Projeto que restringe direitos de quilombolas é arquivado pela Câmara

O Projeto de Decreto Legislativo (PDC) 44/2007, de autoria de Valdir Colatto (PMDB-SC), que propõe a suspensão do decreto que regulamenta a identificação, reconhecimento, delimitação, demarcação e titulação das terras ocupadas por quilombolas de que trata o artigo 68 na Constituição Federal, além de anular todos os atos administrativos expedidos com base no referido decreto”, foi arquivado na Câmara dos Deputados. A decisão ocorreu por entendimento do presidente da Casa, Arlindo Chinaglia e a relatora do PDC na Comissão de Direitos Humanos e Minorias, deputada federal Iriny Lopes (PT-ES).

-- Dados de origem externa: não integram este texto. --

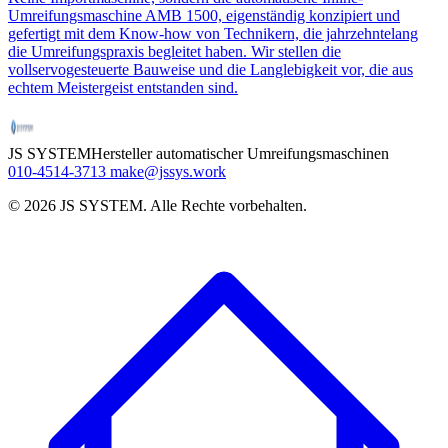
Umreifungsmaschine AMB 1500, eigenständig konzipiert und
gefertigt mit dem Know-how von Technikern, die jahrzehntelang
die Umreifungspraxis begleitet haben. Wir stellen die
vollservogesteuerte Bauweise und die Langlebigkeit vor, die aus
echtem Meistergeist entstanden sind.
JS SYSTEM
Hersteller automatischer Umreifungsmaschinen
010-4514-3713
make@jssys.work
©
2026
JS SYSTEM
.
Alle Rechte vorbehalten.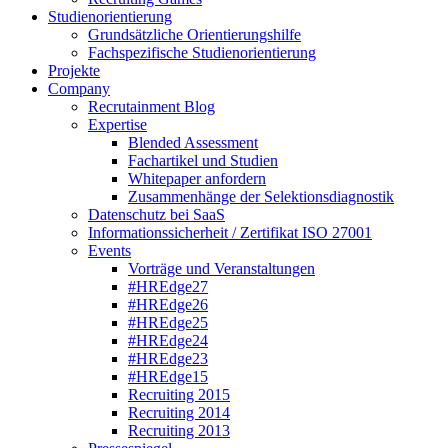
Studienorientierung
Grundsätzliche Orientierungshilfe
Fachspezifische Studienorientierung
Projekte
Company
Recrutainment Blog
Expertise
Blended Assessment
Fachartikel und Studien
Whitepaper anfordern
Zusammenhänge der Selektionsdiagnostik
Datenschutz bei SaaS
Informationssicherheit / Zertifikat ISO 27001
Events
Vorträge und Veranstaltungen
#HREdge27
#HREdge26
#HREdge25
#HREdge24
#HREdge23
#HREdge15
Recruiting 2015
Recruiting 2014
Recruiting 2013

Para Iriny, que se reuniu com Chinaglia na última semana, a proposta era equivocada do ponto de vista jurídico, por que ignora tratados internacionais, dos quais o Brasil é signatário, que obrigam o Estado brasileiro a respeitar normas relativas ao direito de propriedade e aos direitos humanos de grupos raciais e mesmo de indivíduos que pertençam a eles.

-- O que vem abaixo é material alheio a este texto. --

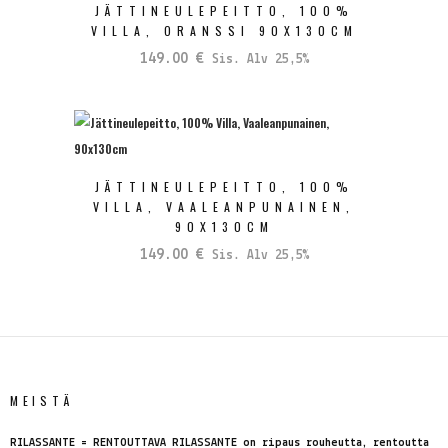
JÄTTINEULEPEITTO, 100%
VILLA, ORANSSI 90X130CM
149.00
€
Sis. Alv 25,5%
JÄTTINEULEPEITTO, 100%
VILLA, VAALEANPUNAINEN,
90X130CM
149.00
€
Sis. Alv 25,5%
MEISTÄ
RILASSANTE = RENTOUTTAVA RILASSANTE on ripaus rouheutta, rentoutta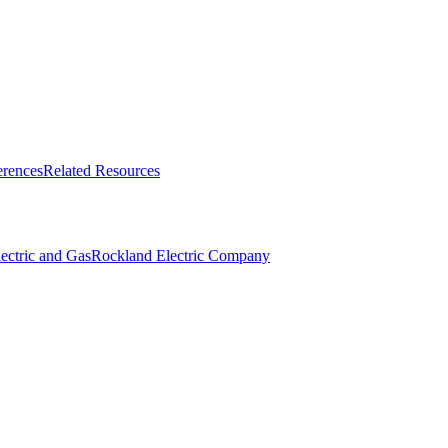
erences
Related Resources
‌ ​‍‌‍ ​​ ‌‌‍‍​‌ ‌​‌ ‌​‌ ​​​‍‌‌​ ​ ‌​​‌​‍‌‌​ ​‍‌​‌‍​‍‌‌​ ​‍‌​‌‍‌‍ ​‌‍ ‌‍​ ‌‍​‌‌‍ ​‌‍‍​‌‍ ‌ ​ ‌ ‌​​‍‌‌​ ​ ‌​​‌​ ​ ​ ​ ​ ​ ​ ​ ​‍‌‍‌‍‍‌‌‍‌​​ ‌​ ‌​‌‍​ ​ ​‍​ ‌‍​ ‌‍​ ​‍‌‍​ ​ ‍​​‍ ‌​ ‍​​ ​‍​ ‍​​ ​ ​‍ ‌​ ‌​​ ‌​‌‍​ ​ ​‌​‍ ‌‌‍​‍​ ​​​ ‌ ‌‍‌‍​‍ ‌‌‍​‍‌‍​‍​ ‌​​ ‌​​ ​‍‌‍‌​​ ‌​‌‍​ ​ ‌‍​ ​‌​ ‍‌​ ‍​​‍‌‍‌ ‌​‌ ‍‌‌ ​​‌‍‌‌​ ‌‌ ​‍‌‍‌‌‌ ​ ‌‍ ‌ ‌‌‌ ​‍‌‍​ ‌‍‌‌​‍‌‍‌ ​​‌‍​‌‌ ‌​‌‍‍​​ ‌‌ ​ ‌‍‌‌‌‍​ ‌ ‌​‌‍‍‌‌‍ ‌‍ ‍‌ ​ ​‍‌‌​ ‌‌‌​​‍‌‌ ‌‍‍ ‌‍‌‌‌ ‍‌​‍‌‌​ ​ ‌​‌​​‍‌‌​ ​ ‌​‌​​‍‌‌​ ​‍​ ​‍‌‍‌​​ ​‍‌‍​ ​ ​‌​ ‌‌​ ‌‌​ ​​‌‍‌‌​ ​ ​ ​​‌‍‌‍​ ‌‍​‍‌‌​ ​‍​ ​‍​‍‌‌​ ‌‌‌​‌​​‍ ‍‌‍​ ‌‍ ‌‍ ‍‌ ‌​‌‍‌‌‌‍ ‍‌ ‌​​‍‌‌​ ‌‌‌​​‍‌‌ ‌‍‍ ‌‍‌‌‌ ‍‌​‍‌‌​ ​ ‌​‌​​‍‌‌​ ​ ‌​‌​​‍‌‌​ ​‍​ ​‍‌‍‌​‌‍‌​‌‍​‍​ ‌‌​ ​‌​ ​ ​ ‌ ‌‍‌‍​ ‍​​ ‌‍​ ‌‍​ ​ ​‍‌‌​ ​‍​ ​‍​‍‌‌​ ‌‌‌​‌​​‍ ‍‌ ‌​‌‍‌‌‌ ‍​‌ ‌​​‍‌‍‌ ​​‌‍‌‌‌ ​‍‌ ​ ‌ ​​‌‍‌‌‌‍​ ‌ ‌​‌‍‍‌‌ ‌‍‌‍‌‌​ ‌‌ ​​‌ ‌‌‌‍​‍‌‍ ​‌‍‍‌‌ ​ ‌‍‍​‌‍‌‌‌‍‌​​‍​‍‌ ‌
Rockland Electric Company​​​​‌ ‍ ​‍​‍‌‍ ‌ ​‍‌‍‍‌‌‍‌ ‌‍‍‌‌‍ ‍​‍​‍​ ‍‍​‍​‍‌ ​ ‌‍​‌‌‍ ‍‌‍‍‌‌ ‌​‌ ‍‌​‍ ‍‌‍‍‌‌‍ ​‍​‍​‍ ​​‍​‍‌‍‍​‌ ​‍‌‍‌‌‌‍‌‍​‍​‍​ ‍‍​‍​‍‌‍‍​‌ ‌​‌ ‌​‌ ​​​ ‍‍​‍ ​‍ ‌‍ ​‌‍ ‌‍​ ‌‍​‌‌‍ ​‌‍‍​‌‍ ‌ ​ ‌ ‌​​ ‍‍​ ​ ​ ​ ​ ​ ​ ​ ​‍ ‌‍‍‌‌‍ ‍‌ ‌​‌‍‌‌‌‍ ‍‌ ‌​​‍ ‌‍‌‌‌‍‌​‌‍‍‌‌ ‌​​‍ ‌‍ ‌‌‍ ‌‍‌​‌‍‌‌​ ‌‌ ​​‌ ​‍‌‍‌‌‌ ​ ‌‍‌‌‌‍ ‍‌ ‌​‌‍​‌‌ ‌​‌‍‍‌‌‍ ‌‍ ‍​ ‍ ‌‍‍‌‌‍‌​​ ‌​ ‌​‌‍​ ​ ​‍​ ‌‍​ ‌‍​ ​‍‌‍​ ​ ‍​​‍ ‌​ ‍​​ ​‍​ ‍​​ ​ ​‍ ‌​ ‌​​ ‌​‌‍​ ​ ​‌​‍ ‌‌‍​‍​ ​​​ ‌ ‌‍‌‍​‍ ‌‌‍​‍‌‍​‍​ ‌​​ ‌​​ ​‍‌‍‌​​ ‌​‌‍​ ​ ‌‍​ ​‌​ ‍‌​ ‍​​ ‍ ‌ ‌​‌ ‍‌‌ ​​‌‍‌‌​ ‌‌ ​‍‌‍‌‌‌ ​ ‌‍ ‌ ‌‌‌ ​‍‌‍​ ‌‍‌‌​ ‍ ‌ ​​‌‍​‌‌ ‌​‌‍‍​​ ‌‌ ​ ‌‍‌‌‌‍​ ‌ ‌​‌‍‍‌‌‍ ‌‍ ‍‌ ​ ​‍‌‌​ ‌‌‌​​‍‌‌ ‌‍‍ ‌‍‌‌‌ ‍‌​‍‌‌​ ​ ‌​‌​​‍‌‌​ ​ ‌​‌​​‍‌‌​ ​‍​ ​‍‌‍‌​​ ​‍‌‍​ ​ ​‌​ ‌‌​ ‌‌​ ​​‌‍‌‌​ ​ ​ ​​‌‍‌‍​ ‌‍​‍‌‌​ ​‍​ ​‍​‍‌‌​ ‌‌‌​‌​​‍ ‍‌‍​ ‌‍ ‌‍ ‍‌ ‌​‌‍‌‌‌‍ ‍‌ ‌​​‍‌‌​ ‌‌‌​​‍‌‌ ‌‍‍ ‌‍‌‌‌ ‍‌​‍‌‌​ ​ ‌​‌​​‍‌‌​ ​ ‌​‌​​‍‌‌​ ​‍​ ​‍‌‍‌‌‌‍​‌‌‍​‌‌‍​‍​ ‌ ‌‍‌​​ ‌‍‌‍‌‍​ ​​‌‍‌​‌‍‌‌​ ​ ​‍‌‌​ ​‍​ ​‍​‍‌‌​ ‌‌‌​‌​​‍ ‍‌ ‌​‌‍‌‌‌ ‍​‌ ‌​​ ‌‍​‍‌‍​‌‌ ​ ‌‍‌‌‌‌‌‌‌ ​‍‌‍ ​​ ‌‌‍‍​‌ ‌​‌ ‌​‌ ​​​‍‌‌​ ​ ‌​​‌​‍‌‌​ ​‍‌​‌‍​‍‌‌​ ​‍‌​‌‍‌‍ ​‌‍ ‌‍​ ‌‍​‌‌‍ ​‌‍‍​‌‍ ‌ ​ ‌ ‌​​‍‌‌​ ​ ‌​​‌​ ​ ​ ​ ​ ​ ​ ​ ​‍‌‍‌‍‍‌‌‍‌​​ ‌​ ‌​‌‍​ ​ ​‍​ ‌‍​ ‌‍​ ​‍‌‍​ ​ ‍​​‍ ‌​ ‍​​ ​‍​ ‍​​ ​ ​‍ ‌​ ‌​​ ‌​‌‍​ ​ ​‌​‍ ‌‌‍​‍​ ​​​ ‌ ‌‍‌‍​‍ ‌‌‍​‍‌‍​‍​ ‌​​ ‌​​ ​‍‌‍‌​​ ‌​‌‍​ ​ ‌‍​ ​‌​ ‍‌​ ‍​​‍‌‍‌ ‌​‌ ‍‌‌ ​​‌‍‌‌​ ‌‌ ​‍‌‍‌‌‌ ​ ‌‍ ‌ ‌‌‌ ​‍‌‍​ ‌‍‌‌​‍‌‍‌ ​​‌‍​‌‌ ‌​‌‍‍​​ ‌‌ ​ ‌‍‌‌‌‍​ ‌ ‌​‌‍‍‌‌‍ ‌‍ ‍‌ ​ ​‍‌‌​ ‌‌‌​​‍‌‌ ‌‍‍ ‌‍‌‌‌ ‍‌​‍‌‌​ ​ ‌​‌​​‍‌‌​ ​ ‌​‌​​‍‌‌​ ​‍​ ​‍‌‍‌​​ ​‍‌‍​ ​ ​‌​ ‌‌​ ‌‌​ ​​‌‍‌‌​ ​ ​ ​​‌‍‌‍​ ‌‍​‍‌‌​ ​‍​ ​‍​‍‌‌​ ‌‌‌​‌​​‍ ‍‌‍​ ‌‍ ‌‍ ‍‌ ‌​‌‍‌‌‌‍ ‍‌ ‌​​‍‌‌​ ‌‌‌​​‍‌‌ ‌‍‍ ‌‍‌‌‌ ‍‌​‍‌‌​ ​ ‌​‌​​‍‌‌​ ​ ‌​‌​​‍‌‌​ ​‍​ ​‍‌‍‌‌‌‍​‌‌‍​‌‌‍​‍​ ‌ ‌‍‌​​ ‌‍‌‍‌‍​ ​​‌‍‌​‌‍‌‌​ ​ ​‍‌‌​ ​‍​ ​‍​‍‌‌​ ‌‌‌​‌​​‍ ‍‌ ‌​‌‍‌‌‌ ‍​‌ ‌​​‍‌‍‌ ​​‌‍‌‌‌ ​‍‌ ​ ‌ ​​‌‍‌‌‌‍​ ‌ ‌​‌‍‍‌‌ ‌‍‌‍‌‌​ ‌‌ ​​‌ ‌‌‌‍​‍‌‍ ​‌‍‍‌‌ ​ ‌‍‍​‌‍‌‌‌‍‌​​‍​‍‌ ‌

Mesmo com a vigência do Decreto no 4.887, de 20 de novembro de 2003, (regulamenta o procedimento para identificação, reconhecimento, delimitação, demarcação e titulação das terras ocupadas por remanescentes das comunidades dos quilombos de que trata o art. 68 do Ato das Disposições Constitucionais Transitórias), vemos que o reconhecimento de direitos dessas comunidades ainda é muito lento. Atualmente, existem mais de duas mil comunidades quilombolas catalogadas no Brasil, sendo que dos 310 processos abertos em tramitação no INCRA somente 40% chegaram ao final. Se existe algo que o Poder Legislativo, que tem entre suas atribuições a fiscalização dos atos do Executivo, deve fazer urgentemente é cobrar a celeridade nos processos de titulação de terra de quilombolas junto ao INCRA e não aprovar leis que restrinjam ainda mais os direitos sociais e econômicos dessa população”.

Se a decisão fosse por dar continuidade à tramitação, meu parecer seria desfavorável, mas antes mesmo de redigi-lo chamaria as comunidades quilombolas de todo o país para discutir o tema na Comissão de Direitos Humanos”, afirmou a parlamentar.